The island of Mousa is home to 12,000 breeding pairs of storm petrels, around 40% of the UK population. A distant relation to the albatross, these tiny birds spend their winter months around the coast of Africa, and thousands return to Mousa each year to breed.
We followed a rugged path towards the nest site. The reds in the sky have begun to change, replaced by subtler shades of grey and blue. The green of the island was surprisingly vibrant, remaining bright, even as the light of the day began to fade. Our guide stopped us by a tumbled down wall. ‘listen’ he said. As from behind the stones came the strangest sounds. A rusty rumble, insistent, continuous, punctuated with a regular, almost indignant sounding, squeak. We were told that a previous visitor had said it sounds like a fairy being sick. Surprisingly this seemed to accurately describe the sounds we heard.
As we stood, we were told about the Storm Petrel’s amazing survival strategies. The birds, on their search for food, can travel hundreds of miles, regularly leaving their nests for days at a time. While incubating an egg, birds take it in turns to stay on the nest while the other searches for food. The bird on the nest can lose 20% of its body mass. Should the partner be away to long, and the remaining adult face starvation, they may have to go fishing, leaving their egg, alone and exposed. Amazingly, the chick inside the egg can survive several days while both parents are away. Once hatched, the chick retains this ability to survive. When short of food, the chick can enter a state of torpor to conserve energy. Often appearing dead to worried human observers, a few drops of fish oil provided by returning parents, is enough to revive these chicks.
As he spoke, the guide’s affection towards these birds was clear. He confessed that for a long time he hadn’t been a very ‘birdy’ person but then he started to regularly work on the island. Through sharing his life with the petrels, his respect and admiration for them had grown.
The group walked in near silence, listening out for sounds in the walls and stony beaches beside the path. The petrels stayed quiet while the drumming of snipe and piercing call of a distant oystercatcher filled the still night air. As we followed the path downhill, the broch suddenly towered above us, silhouetted against the light grey sky. Standing at 13 meters high, this Iron Age tower, is the best preserved in the world, and two thousand years after it was last inhabited by humans, it is now home to storm petrels.
Placing a hand on the Broch, the smooth lichen covered rocks felt cold. How many hands have touched these walls? The presence of history was all around, the past close enough to touch. From within the walls, came the sound of petrels, making the building and the very air around us seem to vibrate. The Broch itself becomes a living being.

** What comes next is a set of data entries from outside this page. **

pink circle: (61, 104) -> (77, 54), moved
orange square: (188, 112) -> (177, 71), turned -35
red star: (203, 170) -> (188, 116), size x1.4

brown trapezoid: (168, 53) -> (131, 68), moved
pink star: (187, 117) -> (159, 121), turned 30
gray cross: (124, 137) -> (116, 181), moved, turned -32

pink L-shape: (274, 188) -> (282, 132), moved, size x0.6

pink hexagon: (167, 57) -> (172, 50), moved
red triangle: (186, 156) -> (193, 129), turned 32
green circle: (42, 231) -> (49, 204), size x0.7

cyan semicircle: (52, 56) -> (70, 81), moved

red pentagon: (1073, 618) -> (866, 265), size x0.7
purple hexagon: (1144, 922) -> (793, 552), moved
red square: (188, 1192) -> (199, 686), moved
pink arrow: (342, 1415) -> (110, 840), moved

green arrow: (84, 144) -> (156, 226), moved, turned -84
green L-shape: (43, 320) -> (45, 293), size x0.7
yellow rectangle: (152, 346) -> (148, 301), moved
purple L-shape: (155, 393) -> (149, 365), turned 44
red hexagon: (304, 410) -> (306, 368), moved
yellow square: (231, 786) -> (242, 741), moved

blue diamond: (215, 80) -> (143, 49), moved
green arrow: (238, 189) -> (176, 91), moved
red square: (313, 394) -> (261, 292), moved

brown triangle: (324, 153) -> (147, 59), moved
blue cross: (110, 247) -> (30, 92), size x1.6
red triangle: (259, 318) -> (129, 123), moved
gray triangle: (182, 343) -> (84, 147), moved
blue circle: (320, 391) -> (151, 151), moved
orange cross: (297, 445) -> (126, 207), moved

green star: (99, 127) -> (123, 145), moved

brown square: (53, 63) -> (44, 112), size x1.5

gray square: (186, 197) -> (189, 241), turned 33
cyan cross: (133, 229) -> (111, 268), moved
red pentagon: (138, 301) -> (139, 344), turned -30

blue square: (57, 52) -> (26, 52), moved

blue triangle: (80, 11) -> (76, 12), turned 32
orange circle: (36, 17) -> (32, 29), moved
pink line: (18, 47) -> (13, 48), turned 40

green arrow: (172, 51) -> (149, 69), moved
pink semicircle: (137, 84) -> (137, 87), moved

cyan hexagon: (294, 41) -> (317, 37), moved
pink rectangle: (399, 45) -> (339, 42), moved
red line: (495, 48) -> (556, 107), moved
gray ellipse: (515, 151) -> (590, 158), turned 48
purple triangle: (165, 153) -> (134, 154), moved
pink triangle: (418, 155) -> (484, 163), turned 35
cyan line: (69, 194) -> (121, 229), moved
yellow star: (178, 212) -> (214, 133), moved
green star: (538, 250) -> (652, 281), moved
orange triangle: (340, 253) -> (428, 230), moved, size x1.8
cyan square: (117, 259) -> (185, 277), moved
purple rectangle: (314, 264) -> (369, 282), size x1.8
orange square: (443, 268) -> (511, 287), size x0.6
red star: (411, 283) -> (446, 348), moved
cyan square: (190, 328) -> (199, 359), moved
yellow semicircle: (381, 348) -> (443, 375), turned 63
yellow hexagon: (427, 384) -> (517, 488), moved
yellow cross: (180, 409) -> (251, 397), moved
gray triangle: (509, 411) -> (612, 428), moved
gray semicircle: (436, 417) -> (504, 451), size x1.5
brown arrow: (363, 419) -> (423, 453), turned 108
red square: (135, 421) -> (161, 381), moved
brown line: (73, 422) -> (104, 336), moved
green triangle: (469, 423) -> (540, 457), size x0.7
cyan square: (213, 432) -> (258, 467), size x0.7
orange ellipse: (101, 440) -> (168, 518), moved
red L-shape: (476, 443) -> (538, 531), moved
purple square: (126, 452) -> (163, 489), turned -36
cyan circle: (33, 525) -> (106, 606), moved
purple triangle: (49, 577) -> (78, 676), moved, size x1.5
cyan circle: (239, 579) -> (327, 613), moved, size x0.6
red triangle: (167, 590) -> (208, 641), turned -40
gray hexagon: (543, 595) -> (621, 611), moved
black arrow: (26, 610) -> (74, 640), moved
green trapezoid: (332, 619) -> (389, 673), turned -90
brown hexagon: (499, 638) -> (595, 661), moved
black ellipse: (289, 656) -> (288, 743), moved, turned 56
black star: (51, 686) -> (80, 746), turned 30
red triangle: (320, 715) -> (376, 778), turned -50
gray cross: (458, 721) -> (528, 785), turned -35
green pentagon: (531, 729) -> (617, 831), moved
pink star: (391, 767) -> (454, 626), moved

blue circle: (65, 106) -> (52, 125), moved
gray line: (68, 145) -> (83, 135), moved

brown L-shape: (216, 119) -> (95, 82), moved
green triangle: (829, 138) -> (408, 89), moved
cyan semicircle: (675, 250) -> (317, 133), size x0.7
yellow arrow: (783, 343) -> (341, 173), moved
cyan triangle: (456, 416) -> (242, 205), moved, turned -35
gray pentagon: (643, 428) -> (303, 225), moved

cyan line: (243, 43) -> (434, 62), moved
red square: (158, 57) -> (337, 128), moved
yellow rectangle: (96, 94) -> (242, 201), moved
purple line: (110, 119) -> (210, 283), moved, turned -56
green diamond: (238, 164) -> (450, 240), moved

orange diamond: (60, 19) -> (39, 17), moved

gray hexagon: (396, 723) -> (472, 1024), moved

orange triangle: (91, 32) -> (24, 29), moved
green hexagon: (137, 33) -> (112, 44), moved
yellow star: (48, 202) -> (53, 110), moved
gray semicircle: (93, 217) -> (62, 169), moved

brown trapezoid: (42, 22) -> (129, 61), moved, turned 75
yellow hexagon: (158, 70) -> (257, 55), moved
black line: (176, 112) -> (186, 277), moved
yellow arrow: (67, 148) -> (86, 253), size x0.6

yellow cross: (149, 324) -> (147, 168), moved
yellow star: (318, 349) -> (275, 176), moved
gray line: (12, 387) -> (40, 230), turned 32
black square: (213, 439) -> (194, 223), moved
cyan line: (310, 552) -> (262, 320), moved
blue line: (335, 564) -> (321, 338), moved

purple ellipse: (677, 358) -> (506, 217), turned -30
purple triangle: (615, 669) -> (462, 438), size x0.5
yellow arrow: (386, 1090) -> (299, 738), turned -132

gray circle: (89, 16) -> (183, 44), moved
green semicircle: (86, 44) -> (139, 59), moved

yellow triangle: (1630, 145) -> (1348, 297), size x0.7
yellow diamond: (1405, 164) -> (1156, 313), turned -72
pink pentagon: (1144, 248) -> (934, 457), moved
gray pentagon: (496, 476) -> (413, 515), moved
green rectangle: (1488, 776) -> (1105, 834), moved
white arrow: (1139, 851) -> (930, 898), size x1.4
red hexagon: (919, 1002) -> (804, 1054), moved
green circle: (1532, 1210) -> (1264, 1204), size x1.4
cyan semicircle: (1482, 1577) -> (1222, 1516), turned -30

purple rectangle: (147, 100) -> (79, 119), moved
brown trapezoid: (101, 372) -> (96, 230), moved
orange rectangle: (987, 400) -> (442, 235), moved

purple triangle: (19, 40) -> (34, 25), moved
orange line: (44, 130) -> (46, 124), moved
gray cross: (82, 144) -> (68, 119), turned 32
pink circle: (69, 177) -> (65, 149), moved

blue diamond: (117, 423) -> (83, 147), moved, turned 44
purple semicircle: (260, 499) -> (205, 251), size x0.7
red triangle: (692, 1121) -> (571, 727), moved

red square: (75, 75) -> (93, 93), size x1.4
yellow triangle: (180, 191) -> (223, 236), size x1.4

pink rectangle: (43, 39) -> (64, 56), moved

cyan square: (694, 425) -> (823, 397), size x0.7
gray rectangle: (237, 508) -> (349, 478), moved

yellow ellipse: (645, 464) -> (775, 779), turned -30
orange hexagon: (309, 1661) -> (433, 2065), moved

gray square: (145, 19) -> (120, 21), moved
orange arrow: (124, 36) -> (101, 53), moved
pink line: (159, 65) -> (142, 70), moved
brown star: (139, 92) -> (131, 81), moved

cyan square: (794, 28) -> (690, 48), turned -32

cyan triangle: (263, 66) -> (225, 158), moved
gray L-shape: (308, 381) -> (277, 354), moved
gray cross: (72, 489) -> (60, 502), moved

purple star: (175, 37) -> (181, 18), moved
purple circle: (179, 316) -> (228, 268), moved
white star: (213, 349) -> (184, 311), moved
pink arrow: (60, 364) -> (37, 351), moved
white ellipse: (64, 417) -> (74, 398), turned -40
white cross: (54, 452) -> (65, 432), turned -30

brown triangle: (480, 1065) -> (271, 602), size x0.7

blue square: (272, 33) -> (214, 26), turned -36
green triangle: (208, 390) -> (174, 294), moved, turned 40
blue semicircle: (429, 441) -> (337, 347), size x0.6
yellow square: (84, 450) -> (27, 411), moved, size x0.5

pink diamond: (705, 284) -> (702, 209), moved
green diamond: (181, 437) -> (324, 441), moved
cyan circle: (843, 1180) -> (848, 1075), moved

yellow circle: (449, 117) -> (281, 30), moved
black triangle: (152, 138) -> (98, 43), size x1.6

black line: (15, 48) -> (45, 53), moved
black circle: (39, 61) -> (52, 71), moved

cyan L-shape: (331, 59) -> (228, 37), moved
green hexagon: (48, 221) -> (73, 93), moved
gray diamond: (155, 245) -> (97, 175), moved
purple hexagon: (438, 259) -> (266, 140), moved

The first fleeting shapes began to arrive on silent wings. I stood close to the Broch looking up, the silhouettes of birds fill the luminescent sky, flitting around the ancient walls. As the night grew darker, more and more birds joined the dance. There were sounds of scrabbling as birds land clumsily against the walls, before disappearing through gaps between the stones. Birds were everywhere, we were surrounded. Some swooped surprisingly close, the wind from their wings the only motion in the still night air.
Too soon, it is time to go. In a line we wound our way back along the path towards the boat. The rocky beaches that seemed so empty on our arrival were alive with the calls of petrels waiting for their mates to return with food. I stand for a moment listening to the song of a tiny bird, a worldwide traveller and born survivor, each one incubating an egg, from which a new life will soon emerge.